KTLA

CA lawmakers say EDD’s attempts to stem fraudulent claims, reduce backlog still failing

A woman wearing a facemask enters a building where the Employment Development Department has its offices in Los Angeles, California on May 4, 2020, past a posted sign mentioning the closure of the offices's public access counters due to the coronavirus pandemic. (Frederic J. Brown/AFP via Getty Images)

A beleaguered California agency’s attempt to stem an unemployment benefits scam potentially exceeding $2 billion while reducing a frustrating backlog is failing, two state lawmakers from opposing political parties said Thursday, though others reported fewer problems.

Democratic Assemblywoman Cottie Petrie-Norris, who heads the Assembly Accountability and Administrative Review Committee, said she is seeing “a continued pattern of constituents who get lost in the process.”

Hundreds of residents across the state report “this sense of falling into a black hole where you don’t know what’s wrong, where you make phone calls that go unanswered, and you wait months and months for benefits and grow increasingly desperate,” she said.

Republican Assemblyman Jim Patterson, the committee’s vice chairman and a frequent critic of Gov. Gavin Newsom’s Democratic administration, cited complaints from two whistleblower employees of the Employment Development Department as well as customers who contacted his office in saying the new ID.me verification system “is failing substantially.”

The system frequently rejects legitimate forms of identification, requiring those seeking benefits to undergo a more painstaking verification that can take months, Patterson said. Other applicants are waiting as long as five hours to have their identity confirmed on a video chat call, he said.

Petrie-Norris said she and her colleagues were very hopeful the new verification system “was going to represent a positive turning point, and that doesn’t appear to be the case.

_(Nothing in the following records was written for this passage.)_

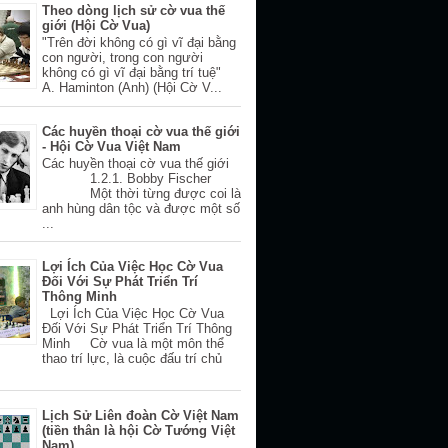
Theo dòng lịch sử cờ vua thế
giới (Hội Cờ Vua)
"Trên đời không có gì vĩ đại bằng
con người, trong con người
không có gì vĩ đại bằng trí tuệ"
A. Haminton (Anh) (Hội Cờ V...
Các huyền thoại cờ vua thế giới
- Hội Cờ Vua Việt Nam
Các huyền thoại cờ vua thế giới
1.2.1. Bobby Fischer
Một thời từng được coi là
anh hùng dân tộc và được một số
...
Lợi Ích Của Việc Học Cờ Vua
Đối Với Sự Phát Triển Trí
Thông Minh
Lợi Ích Của Việc Học Cờ Vua
Đối Với Sự Phát Triển Trí Thông
Minh Cờ vua là một môn thể
thao trí lực, là cuộc đấu trí chủ
Lịch Sử Liên đoàn Cờ Việt Nam
(tiền thân là hội Cờ Tướng Việt
Nam)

So I think it’s fair to say there’s widespread concern and disappointment.”

The company did not respond to a request for comment, but department spokeswoman Loree Levy said video chat services are temporarily slowed after the system became overloaded when several other states also began using ID.me.

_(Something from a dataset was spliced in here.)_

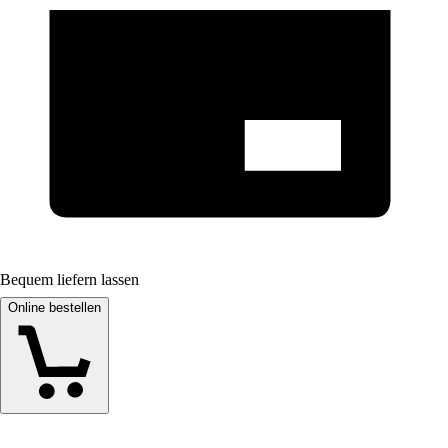
Bequem liefern lassen
Online bestellen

The “vast majority” of legitimate claimants should be able to use the automated process, she said in a statement, but “ID.me estimates up to 30% of attempts to get through ID.me in California are suspected scammers who are blocked from filing a claim,” including organized crime rings.

Spokeswomen for other frequent Democratic Assembly critics including Lorena Gonzalez and Phil Ting said the verification process has not been a major recent issue.

“We still have some constituents with ID verification issues, but it is far less than what we were seeing in the spring and summer,” said Jen Kwart, a spokesman for Democratic Assemblyman David Chiu. “While nothing is perfect, I think overall we would say ID.me has been an improvement.”

However, she, like Patterson, wants the department to provide how many claims are being processed automatically and how many are being sent for a manual review.

Social media accounts also show a problem where unemployed workers are “falling into this black hole where they are being rejected for no reason, they cannot get their application to be approved and they are part of the huge backlog,” Patterson said at a news conference.

The benefits applications backlog has grown again in recent weeks and may face more strain with new stay-home orders affecting nonessential employees in most of California. But Thursday’s backlog of 725,051 initial and continuing claims was far below the peak of 1,695,102 on Sept. 24, before the department introduced the new verification system.

“It is not as high as the peak, but I am very concerned that it feels like we are not able to keep this under control,” Petrie-Norris said in an interview. ”We know that these are folks who have been waiting in some cases for months and they don’t know how they’re going to pay their rent, how they’re going to feed their kids, how they’re going to make it to the next day.”

Bank of America this week said California likely paid at least $2 billion in fraudulent unemployment benefits during the coronavirus pandemic, after a statewide lockdown in March caused millions of people to lose their jobs.

Other states are experiencing problems, but the bank, which issues the state’s debit cards containing the benefits, said the scale of fraud in California is unique in part because of the state’s failure to crosscheck claims with disqualifiers like the applicant being in prison or jail.

Petrie-Norris said she will introduce a bill next week requiring such crosschecks and removing what Newsom’s administration said are legal barriers. She also is proposing an oversight advisory board for the department.

In introducing the new verification tool in October, the department said its goal was to process more than 90% of claims automatically. At the time, their main concern was reducing the stubborn backlog.

About 64% of those who attempted to use the online verification process were successful in the early days of the program in October, the department said. Most were able to do so without assistance, but about 9% needed help on a video chat.